Source data:
--- START ---

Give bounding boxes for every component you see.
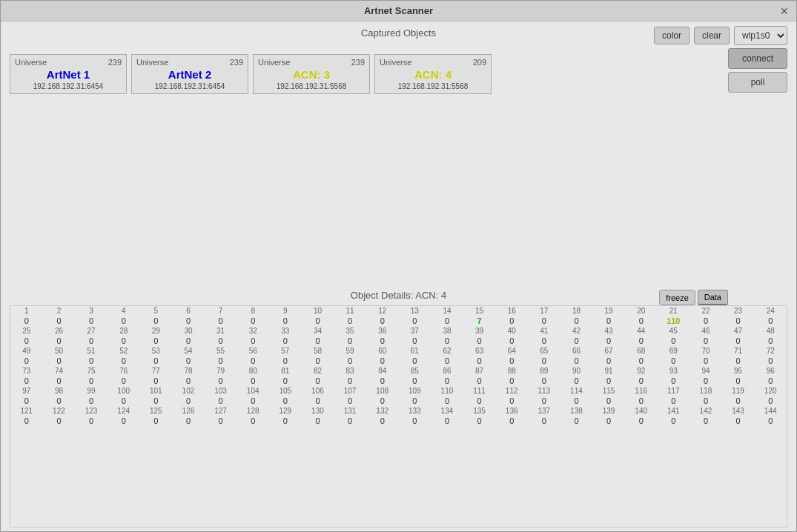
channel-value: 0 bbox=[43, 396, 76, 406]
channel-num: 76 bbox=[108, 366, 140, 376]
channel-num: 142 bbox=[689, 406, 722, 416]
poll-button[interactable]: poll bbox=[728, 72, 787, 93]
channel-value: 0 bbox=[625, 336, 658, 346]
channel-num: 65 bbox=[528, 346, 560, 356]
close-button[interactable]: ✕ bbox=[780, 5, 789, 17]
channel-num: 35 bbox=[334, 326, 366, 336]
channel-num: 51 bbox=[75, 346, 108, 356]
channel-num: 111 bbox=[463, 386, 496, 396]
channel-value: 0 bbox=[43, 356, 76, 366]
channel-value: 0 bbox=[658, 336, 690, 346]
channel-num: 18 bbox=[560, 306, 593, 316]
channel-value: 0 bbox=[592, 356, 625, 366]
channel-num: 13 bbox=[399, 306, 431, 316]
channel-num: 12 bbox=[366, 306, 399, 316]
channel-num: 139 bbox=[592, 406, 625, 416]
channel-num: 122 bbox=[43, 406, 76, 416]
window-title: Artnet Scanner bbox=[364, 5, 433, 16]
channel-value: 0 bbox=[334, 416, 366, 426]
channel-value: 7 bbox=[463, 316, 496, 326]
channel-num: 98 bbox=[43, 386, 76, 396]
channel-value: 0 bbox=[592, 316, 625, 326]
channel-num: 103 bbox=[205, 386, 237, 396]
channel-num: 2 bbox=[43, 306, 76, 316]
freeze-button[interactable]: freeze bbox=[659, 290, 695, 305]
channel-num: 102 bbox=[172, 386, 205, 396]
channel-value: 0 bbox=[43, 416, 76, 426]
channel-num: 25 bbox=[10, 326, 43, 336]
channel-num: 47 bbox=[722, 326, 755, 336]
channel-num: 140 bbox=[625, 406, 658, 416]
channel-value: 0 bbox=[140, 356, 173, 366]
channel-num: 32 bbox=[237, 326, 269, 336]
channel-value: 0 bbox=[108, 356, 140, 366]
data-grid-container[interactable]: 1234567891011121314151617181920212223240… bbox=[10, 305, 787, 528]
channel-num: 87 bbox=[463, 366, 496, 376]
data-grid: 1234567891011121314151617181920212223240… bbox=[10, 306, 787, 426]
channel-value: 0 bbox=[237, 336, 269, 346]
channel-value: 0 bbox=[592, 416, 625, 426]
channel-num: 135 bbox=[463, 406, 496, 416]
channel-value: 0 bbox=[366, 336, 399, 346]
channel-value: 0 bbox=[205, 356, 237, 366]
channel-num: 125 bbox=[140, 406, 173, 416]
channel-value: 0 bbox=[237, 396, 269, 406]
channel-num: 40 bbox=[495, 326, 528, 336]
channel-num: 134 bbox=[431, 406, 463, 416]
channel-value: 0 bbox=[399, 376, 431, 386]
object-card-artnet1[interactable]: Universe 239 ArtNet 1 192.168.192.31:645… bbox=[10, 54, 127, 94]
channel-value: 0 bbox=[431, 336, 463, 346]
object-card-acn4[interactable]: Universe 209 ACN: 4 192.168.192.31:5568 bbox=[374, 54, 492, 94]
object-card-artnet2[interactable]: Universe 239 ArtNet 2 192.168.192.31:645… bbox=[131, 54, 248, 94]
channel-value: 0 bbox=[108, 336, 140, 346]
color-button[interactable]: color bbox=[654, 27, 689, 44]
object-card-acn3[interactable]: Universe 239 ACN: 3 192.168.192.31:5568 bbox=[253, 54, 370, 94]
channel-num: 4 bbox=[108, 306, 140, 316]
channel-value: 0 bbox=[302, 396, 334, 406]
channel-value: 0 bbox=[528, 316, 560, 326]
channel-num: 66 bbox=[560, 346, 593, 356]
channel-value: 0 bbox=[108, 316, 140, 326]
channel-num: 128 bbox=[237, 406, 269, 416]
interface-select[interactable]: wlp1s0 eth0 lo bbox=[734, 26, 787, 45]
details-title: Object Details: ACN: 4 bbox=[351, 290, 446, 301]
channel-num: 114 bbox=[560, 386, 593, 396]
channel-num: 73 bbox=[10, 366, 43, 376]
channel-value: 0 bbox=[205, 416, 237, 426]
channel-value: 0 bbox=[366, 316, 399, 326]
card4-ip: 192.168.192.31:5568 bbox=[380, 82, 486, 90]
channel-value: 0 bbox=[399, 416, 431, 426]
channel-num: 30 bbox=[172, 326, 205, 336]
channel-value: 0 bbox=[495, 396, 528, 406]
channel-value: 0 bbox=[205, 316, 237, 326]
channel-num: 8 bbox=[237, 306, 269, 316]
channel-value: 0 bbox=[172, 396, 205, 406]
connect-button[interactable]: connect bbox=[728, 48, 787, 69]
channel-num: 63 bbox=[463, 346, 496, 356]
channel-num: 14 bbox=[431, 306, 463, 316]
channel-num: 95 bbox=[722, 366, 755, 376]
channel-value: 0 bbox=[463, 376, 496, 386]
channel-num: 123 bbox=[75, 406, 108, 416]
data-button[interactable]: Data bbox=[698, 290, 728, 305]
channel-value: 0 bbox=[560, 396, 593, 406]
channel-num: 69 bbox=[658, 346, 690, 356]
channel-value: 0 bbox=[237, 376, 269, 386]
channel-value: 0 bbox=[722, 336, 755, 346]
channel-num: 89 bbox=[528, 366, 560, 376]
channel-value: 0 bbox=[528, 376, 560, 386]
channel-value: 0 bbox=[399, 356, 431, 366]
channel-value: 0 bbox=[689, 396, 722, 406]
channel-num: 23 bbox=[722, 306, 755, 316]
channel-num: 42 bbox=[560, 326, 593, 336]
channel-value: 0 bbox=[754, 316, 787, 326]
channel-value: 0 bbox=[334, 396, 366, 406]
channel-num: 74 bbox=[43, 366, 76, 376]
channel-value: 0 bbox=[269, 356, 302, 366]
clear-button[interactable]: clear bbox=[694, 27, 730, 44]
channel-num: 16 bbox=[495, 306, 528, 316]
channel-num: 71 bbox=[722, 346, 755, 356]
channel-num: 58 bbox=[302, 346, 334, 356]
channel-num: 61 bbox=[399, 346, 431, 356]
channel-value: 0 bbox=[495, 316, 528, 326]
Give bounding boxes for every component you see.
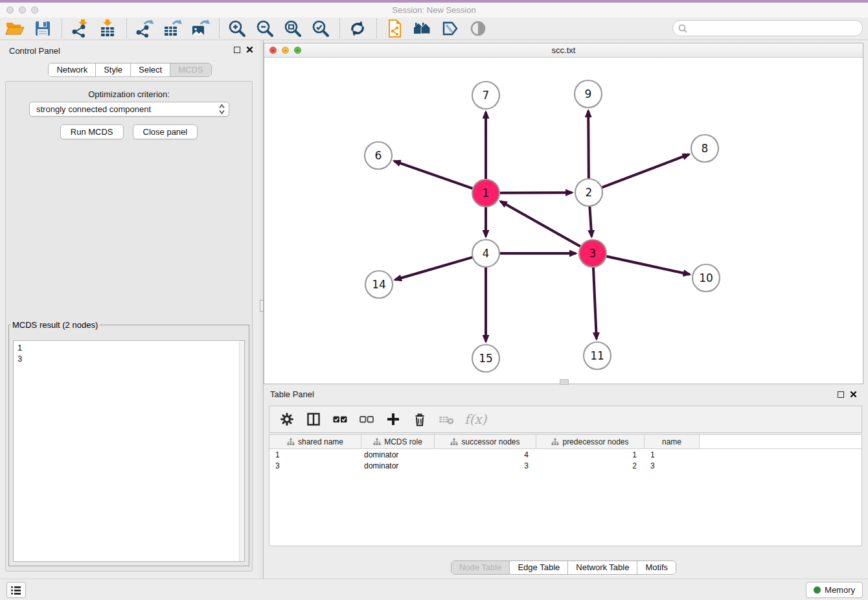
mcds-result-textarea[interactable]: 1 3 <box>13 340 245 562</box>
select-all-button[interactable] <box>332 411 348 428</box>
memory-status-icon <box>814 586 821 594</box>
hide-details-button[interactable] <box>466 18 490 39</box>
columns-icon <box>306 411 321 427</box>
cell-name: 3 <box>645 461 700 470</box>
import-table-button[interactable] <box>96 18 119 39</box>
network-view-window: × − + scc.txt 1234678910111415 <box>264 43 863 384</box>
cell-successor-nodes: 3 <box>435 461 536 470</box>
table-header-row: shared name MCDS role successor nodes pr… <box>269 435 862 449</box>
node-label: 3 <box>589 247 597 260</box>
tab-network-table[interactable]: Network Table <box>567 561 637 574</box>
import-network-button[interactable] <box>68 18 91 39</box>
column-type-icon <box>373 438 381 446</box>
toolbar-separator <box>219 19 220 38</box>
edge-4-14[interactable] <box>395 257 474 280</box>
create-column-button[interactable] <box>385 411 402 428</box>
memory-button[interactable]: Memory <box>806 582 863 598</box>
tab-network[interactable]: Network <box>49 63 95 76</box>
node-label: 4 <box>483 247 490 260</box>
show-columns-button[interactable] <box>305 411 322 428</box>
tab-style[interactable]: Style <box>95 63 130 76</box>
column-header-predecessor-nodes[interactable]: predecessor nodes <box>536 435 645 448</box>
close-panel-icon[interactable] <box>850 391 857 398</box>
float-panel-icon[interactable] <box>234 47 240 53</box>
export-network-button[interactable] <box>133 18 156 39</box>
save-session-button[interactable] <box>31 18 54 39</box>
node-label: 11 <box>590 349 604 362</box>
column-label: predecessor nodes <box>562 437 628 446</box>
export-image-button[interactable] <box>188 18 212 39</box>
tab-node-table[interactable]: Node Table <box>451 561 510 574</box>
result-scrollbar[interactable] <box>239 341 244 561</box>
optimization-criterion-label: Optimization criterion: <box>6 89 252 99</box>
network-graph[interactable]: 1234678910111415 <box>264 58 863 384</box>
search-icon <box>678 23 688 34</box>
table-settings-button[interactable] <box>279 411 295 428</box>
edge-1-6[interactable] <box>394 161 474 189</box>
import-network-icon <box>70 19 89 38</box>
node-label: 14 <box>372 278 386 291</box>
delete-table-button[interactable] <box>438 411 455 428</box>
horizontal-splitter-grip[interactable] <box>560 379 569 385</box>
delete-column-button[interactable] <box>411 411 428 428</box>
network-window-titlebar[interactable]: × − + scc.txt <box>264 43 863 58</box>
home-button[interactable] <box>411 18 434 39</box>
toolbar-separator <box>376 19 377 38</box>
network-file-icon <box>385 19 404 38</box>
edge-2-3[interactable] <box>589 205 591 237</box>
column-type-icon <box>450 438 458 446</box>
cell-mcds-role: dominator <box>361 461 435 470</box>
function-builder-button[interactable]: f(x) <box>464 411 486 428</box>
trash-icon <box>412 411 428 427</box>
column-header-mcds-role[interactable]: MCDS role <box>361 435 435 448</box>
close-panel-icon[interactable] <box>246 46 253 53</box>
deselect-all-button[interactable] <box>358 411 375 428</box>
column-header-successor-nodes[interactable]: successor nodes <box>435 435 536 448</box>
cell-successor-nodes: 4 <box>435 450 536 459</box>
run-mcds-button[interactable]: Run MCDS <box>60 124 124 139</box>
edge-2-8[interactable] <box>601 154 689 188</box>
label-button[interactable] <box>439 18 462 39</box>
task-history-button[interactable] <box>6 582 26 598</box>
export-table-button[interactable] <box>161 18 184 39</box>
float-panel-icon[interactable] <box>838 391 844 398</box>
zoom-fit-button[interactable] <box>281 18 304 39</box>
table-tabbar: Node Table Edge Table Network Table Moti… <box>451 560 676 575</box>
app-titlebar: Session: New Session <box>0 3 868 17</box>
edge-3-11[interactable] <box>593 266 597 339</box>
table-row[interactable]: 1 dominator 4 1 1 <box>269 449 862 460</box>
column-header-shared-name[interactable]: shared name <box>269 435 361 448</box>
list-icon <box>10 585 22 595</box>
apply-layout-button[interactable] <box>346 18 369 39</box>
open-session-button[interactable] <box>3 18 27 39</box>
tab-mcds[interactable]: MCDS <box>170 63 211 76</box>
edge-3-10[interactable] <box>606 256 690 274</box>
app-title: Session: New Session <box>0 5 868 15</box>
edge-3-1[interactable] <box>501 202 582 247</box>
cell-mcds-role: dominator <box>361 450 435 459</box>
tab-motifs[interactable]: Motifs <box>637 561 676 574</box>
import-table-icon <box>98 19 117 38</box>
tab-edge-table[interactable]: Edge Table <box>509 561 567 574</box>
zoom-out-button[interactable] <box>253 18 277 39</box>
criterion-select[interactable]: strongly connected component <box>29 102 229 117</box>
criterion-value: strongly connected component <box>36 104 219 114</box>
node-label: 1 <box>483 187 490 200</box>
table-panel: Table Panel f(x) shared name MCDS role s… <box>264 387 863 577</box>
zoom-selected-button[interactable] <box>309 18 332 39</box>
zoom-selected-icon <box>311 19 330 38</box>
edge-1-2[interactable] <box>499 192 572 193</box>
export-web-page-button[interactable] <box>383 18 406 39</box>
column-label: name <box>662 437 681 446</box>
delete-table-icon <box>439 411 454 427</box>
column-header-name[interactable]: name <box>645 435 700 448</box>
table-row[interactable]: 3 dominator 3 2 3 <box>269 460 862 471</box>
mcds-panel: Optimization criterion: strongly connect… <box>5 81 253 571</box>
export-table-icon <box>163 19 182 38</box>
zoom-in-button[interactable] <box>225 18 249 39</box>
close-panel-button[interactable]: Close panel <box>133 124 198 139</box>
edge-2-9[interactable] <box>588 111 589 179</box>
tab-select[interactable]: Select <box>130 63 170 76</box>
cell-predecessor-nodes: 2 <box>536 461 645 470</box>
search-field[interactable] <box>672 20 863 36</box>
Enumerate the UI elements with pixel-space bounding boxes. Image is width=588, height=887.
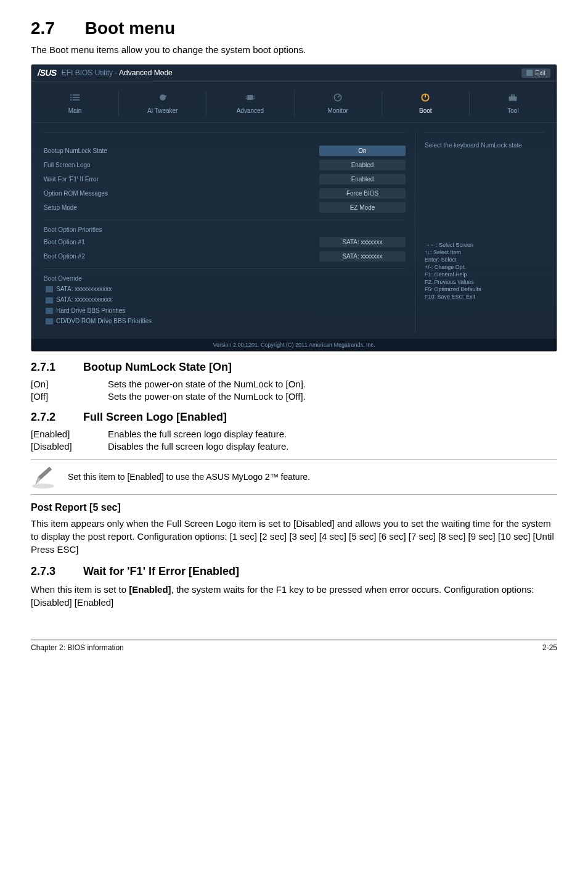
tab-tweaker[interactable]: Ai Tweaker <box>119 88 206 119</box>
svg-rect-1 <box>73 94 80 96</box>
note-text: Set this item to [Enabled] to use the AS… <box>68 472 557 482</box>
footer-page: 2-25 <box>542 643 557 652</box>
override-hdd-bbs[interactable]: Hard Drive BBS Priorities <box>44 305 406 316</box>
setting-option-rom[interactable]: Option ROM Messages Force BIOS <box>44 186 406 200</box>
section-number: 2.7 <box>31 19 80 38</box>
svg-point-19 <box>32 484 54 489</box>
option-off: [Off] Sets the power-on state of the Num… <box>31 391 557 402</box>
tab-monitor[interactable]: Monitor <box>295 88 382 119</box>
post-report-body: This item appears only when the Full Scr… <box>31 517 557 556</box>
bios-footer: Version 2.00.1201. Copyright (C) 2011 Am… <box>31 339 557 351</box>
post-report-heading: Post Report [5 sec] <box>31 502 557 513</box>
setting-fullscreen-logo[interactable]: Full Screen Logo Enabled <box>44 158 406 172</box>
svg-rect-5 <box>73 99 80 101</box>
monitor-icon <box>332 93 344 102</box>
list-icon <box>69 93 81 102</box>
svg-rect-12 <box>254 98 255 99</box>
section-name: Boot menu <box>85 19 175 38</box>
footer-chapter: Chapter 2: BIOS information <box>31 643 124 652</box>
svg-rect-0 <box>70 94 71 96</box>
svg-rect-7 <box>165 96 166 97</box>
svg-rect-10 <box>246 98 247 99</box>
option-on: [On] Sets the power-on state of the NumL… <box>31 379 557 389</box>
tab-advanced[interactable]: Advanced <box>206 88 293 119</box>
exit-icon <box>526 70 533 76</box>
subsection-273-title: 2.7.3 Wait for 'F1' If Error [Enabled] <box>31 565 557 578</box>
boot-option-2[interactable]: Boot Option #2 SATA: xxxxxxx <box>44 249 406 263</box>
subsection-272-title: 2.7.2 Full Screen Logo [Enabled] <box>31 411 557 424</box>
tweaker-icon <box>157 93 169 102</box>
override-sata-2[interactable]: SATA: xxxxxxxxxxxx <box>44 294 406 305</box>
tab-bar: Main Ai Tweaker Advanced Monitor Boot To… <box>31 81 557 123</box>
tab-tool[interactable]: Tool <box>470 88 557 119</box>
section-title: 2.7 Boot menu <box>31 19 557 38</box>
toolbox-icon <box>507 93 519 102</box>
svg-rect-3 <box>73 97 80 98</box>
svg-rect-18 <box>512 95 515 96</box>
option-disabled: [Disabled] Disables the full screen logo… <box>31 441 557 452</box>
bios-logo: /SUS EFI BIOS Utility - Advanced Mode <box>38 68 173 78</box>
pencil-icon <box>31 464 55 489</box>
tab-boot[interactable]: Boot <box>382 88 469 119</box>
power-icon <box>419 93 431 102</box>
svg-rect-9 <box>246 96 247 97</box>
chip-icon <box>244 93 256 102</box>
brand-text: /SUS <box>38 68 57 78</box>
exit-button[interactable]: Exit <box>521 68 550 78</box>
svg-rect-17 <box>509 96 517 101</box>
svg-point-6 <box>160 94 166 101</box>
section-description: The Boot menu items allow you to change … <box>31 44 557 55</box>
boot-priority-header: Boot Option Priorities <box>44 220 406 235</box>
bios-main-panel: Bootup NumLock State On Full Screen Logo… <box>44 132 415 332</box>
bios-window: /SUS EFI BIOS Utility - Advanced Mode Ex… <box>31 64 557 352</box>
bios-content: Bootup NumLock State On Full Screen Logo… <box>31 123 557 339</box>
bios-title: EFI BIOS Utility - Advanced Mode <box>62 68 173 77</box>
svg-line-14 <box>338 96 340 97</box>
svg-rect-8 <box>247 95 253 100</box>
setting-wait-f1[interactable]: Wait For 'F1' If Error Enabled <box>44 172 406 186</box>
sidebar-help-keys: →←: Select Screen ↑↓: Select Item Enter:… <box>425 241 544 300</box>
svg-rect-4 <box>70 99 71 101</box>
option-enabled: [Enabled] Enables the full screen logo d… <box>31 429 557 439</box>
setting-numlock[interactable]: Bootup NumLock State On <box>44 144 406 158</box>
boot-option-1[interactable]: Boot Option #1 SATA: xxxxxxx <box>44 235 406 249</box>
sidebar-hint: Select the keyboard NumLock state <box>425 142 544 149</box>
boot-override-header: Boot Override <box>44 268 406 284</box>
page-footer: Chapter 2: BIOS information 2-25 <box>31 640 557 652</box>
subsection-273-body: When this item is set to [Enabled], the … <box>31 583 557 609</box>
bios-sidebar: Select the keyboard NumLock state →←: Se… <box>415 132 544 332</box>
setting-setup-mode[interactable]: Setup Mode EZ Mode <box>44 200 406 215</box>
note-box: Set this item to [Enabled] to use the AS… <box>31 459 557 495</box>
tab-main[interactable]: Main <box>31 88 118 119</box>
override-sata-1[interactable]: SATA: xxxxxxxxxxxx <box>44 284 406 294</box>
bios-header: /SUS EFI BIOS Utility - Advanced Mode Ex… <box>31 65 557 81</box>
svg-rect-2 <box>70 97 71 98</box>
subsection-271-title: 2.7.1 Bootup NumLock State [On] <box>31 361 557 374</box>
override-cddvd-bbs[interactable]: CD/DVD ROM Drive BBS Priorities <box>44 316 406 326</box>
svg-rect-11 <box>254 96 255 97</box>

--- END ---

Look through the entries for the string "post". Every line that has it belongs in the answer.

post-report-body: This item appears only when the Full Scr… <box>31 517 557 556</box>
post-report-heading: Post Report [5 sec] <box>31 502 557 513</box>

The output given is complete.